Оказалось, он просит совета. Но какого? Никогда Борис не видел отца таким растерянным, жалким. Самым неприятным было то, что мучившая Крамаренко проблема — молчать или не молчать об афере с цементом — не показалась Борису чем-то серьезным.
— Что значит «съедят»? Управы на них, что ли, нет? — возмутился Борис.
— Наивный ты человек, — проворчал Крамаренко, — мошенники они или не мошенники, еще никем не доказано. Одно мне известно, что у них в руках сила. Нешуточная сила. Везде связи. Круговая порука.
Борис еле сдержался, чтобы не выпалить: «Чушь!». Подумал: «Хорошо, что Ирма задержалась в лаборатории, а то был бы скандал. Она чуть ли не в драку лезет, когда при ней всякую гниль пытаются выдать за «знамение века».
Звонко вздрогнули оконные стекла. Крамаренко бросил взгляд на окно и увидел дымчатый хвост от скоростного самолета.

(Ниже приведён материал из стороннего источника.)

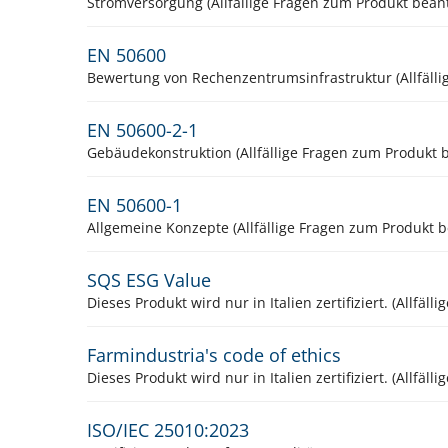
Stromversorgung (Allfällige Fragen zum Produkt bean
EN 50600
Bewertung von Rechenzentrumsinfrastruktur (Allfälli
EN 50600-2-1
Gebäudekonstruktion (Allfällige Fragen zum Produkt 
EN 50600-1
Allgemeine Konzepte (Allfällige Fragen zum Produkt 
SQS ESG Value
Dieses Produkt wird nur in Italien zertifiziert. (All
Farmindustria's code of ethics
Dieses Produkt wird nur in Italien zertifiziert. (Allf
ISO/IEC 25010:2023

— Ясное дело, — сказал он Борису задумчиво, — я не о той силе, которая движет науку и прочее. Но в масштабах обыденной жизни не стоит мне тягаться с Богданчиком.
— В чем же его «сила», отец?
— Я по действиям о человеке сужу, — уклонился Крамаренко от прямого ответа. — Если такой Богданчик вагонами краденого стройматериала ворочает, по своему вкусу кадры себе подбирает, уживчивых премирует, строптивых — коленкой под зад… И если он при этом ничего не боится — есть у него сила, я тебя спрашиваю, или нет?
— Какая же это сила, — поежился Борис, внутренне стыдясь за отца, — просто наглость… увертливость… наплевательство какое-то дикое. Прикарманить, пропить — вот и вся философия.
— Хорошо, — сказал Крамаренко, — допустим, он пропьет, прогуляет, ну а дальше что? Как ему дальше существовать, если нет у него уверенности? Почвы нет под ногами? Если он силы не чувствует? Какие у него перспективы?
— А у него и нет перспективы, — ответил Борис и налил себе и отцу по бокалу коктейля, заботливо приготовленного Ирмой к приходу отца, — и вообще у таких перспектив не бывает.
— У каких «у таких»? — спросил Крамаренко.
— Не знаю, удастся ли мне сформулировать свои наблюдения, — ответил Борис. — Вот в газетах читаем — вскрывают разные там «приписки» к планам, очковтирательство… Словом, идет наступление на аферистов, обманывающих народ… Но когда они похвалялись один перед другим выдуманными рекордами… несуществующими заслугами, как ты думаешь, были у них какие-нибудь перспективы?
— Надеялись, наверно, что никто не заметит, — снисходительно подсказал Крамаренко.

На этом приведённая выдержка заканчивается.